The English department’s New Writing Series had its first post-spring break session Thursday with a visit from poet James Wagner.
Wagner is a highly praised newcomer to the art, earning positive notices from the likes of contemporary American poets Lisa Jarnot and Ron Silliman. His 2003 book, “The False Sun Recording” earned a blurb from poet Robert Creeley:
“At a time of extraordinary displacement and global confusion, these insistently sane poems manage a remarkable interaction of viable realities, of multiple twists, turns and provisions of language’s singular instrument … Each word takes its own step, as it must, toward recognition,” Creeley wrote.
Along with “False Sun,” Wagner has published “Trilce” and most recently “Geisttraum (Tales from the Germans).” His work has also appeared in several publications, including Abraham Lincoln, Fence, SPD Today, Spring Formal, West Wind Review and Zoland Poetry.

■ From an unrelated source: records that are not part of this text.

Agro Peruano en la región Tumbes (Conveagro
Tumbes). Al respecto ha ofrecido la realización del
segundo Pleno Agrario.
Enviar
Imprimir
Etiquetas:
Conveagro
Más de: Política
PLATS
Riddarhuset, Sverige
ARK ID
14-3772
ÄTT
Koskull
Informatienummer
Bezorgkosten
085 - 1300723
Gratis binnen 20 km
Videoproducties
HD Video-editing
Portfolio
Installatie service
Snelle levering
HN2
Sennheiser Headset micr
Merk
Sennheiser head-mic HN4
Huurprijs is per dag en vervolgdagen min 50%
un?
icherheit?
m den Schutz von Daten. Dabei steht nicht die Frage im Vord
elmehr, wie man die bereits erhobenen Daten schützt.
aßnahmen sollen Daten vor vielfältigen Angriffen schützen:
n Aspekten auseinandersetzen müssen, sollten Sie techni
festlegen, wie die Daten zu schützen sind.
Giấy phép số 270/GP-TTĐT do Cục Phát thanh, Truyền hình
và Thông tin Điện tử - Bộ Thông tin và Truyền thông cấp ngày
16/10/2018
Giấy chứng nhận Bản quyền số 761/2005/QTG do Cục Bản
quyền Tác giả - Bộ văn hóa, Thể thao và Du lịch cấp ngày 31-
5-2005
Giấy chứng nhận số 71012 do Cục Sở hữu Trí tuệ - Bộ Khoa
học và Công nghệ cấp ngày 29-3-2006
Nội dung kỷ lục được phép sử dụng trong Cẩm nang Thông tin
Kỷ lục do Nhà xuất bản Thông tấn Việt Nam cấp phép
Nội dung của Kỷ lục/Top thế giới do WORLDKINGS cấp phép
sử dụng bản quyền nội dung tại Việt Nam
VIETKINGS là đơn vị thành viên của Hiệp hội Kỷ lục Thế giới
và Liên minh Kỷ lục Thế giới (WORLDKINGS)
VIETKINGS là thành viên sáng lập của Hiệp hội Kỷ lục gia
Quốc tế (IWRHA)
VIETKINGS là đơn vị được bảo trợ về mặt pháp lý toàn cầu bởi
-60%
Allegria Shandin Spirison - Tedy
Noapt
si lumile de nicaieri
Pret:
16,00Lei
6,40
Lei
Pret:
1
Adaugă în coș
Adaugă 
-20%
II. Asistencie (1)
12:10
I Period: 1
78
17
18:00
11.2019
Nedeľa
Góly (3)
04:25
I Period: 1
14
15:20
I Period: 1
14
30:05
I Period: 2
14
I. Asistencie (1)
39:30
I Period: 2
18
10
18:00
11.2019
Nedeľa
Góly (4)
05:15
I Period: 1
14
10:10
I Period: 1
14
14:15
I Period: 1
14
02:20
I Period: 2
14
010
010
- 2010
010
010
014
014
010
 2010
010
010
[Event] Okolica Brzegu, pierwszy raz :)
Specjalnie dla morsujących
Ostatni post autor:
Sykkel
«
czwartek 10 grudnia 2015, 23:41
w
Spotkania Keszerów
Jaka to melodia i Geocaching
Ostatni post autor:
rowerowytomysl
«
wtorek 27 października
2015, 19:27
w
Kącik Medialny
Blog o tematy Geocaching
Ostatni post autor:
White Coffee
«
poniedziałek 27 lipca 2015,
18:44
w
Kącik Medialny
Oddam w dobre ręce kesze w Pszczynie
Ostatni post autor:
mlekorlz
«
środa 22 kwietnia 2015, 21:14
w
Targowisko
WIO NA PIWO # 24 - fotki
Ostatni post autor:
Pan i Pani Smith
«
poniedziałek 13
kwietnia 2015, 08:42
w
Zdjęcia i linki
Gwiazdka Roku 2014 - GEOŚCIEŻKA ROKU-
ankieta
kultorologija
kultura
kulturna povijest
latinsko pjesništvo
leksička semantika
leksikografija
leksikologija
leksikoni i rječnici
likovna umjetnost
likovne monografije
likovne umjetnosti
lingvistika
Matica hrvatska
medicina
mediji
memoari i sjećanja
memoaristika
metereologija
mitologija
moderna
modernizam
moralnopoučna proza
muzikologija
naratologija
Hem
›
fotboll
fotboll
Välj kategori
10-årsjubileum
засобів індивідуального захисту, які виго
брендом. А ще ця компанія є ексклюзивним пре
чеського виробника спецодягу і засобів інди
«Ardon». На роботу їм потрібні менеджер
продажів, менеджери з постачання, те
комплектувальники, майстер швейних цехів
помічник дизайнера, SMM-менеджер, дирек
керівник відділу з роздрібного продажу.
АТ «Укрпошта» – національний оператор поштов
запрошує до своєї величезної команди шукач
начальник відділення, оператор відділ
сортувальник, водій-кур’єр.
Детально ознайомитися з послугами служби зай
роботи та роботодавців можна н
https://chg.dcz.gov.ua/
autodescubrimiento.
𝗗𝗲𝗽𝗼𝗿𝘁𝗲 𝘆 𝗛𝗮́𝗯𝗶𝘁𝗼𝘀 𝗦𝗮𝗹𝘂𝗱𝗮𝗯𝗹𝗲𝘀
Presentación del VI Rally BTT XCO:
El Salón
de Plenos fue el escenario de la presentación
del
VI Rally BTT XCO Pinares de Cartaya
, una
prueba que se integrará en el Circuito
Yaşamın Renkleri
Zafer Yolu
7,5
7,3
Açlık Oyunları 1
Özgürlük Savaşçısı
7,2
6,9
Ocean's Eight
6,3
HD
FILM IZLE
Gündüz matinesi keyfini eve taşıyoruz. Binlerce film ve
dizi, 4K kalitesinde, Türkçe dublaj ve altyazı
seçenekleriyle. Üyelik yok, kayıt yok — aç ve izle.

Wagner read several poems from his books and collections, including some he is still fine-tuning. The “insistent sanity” Creeley noted was on full display.
For all of Wagner’s obtuse observations and flights of linguistic fancy, his work could still be tethered to the ground in a way that’s hard to put a finger on.
Aiding this notion was Wagner’s desert-dry wit. He often interjected quick comments between readings, such as noting after one particularly dour piece, “Well that’s some heavy stuff.”
Wagner seemed to be in control at all times, poised and clear spoken. His ability to take the reader on a chaotic yet safe journey into experimental poetics is something to admire.
During the usual question and answer session, Wagner elaborated on his Buddhist studies and the use of meditation before approaching a piece.
“Your mind is empty and so open at the same time,” he said. “It really allows for a more focused process.”
He also brought up his experience with autohypnosis, citing the event as a major turning point for him creatively.
“Before that,” Wagner claimed, “I was fumbling in the dark.”
Wagner also discussed his tinkering with homophonic translation, a technique he used to translate Cesar Vallejo’s “Trilce” into English. Instead of accurately translating Vallejo’s work, he picked up the sounds of the foreign language and cobbled them into English words. For example: “Zombie” becomes the German “Zahnweh,” meaning “toothache.” The whole ordeal is just as complicated to describe as it is to execute and Wagner should be applauded for using such offbeat tools.
The New Writing Series will continue on Thursday with a visit from Rosemarie Waldrop for the annual Milton Ellis Memorial Reading, beginning at 4:30 p.m. in Soderberg Auditorium. Admission is free, but seating is limited.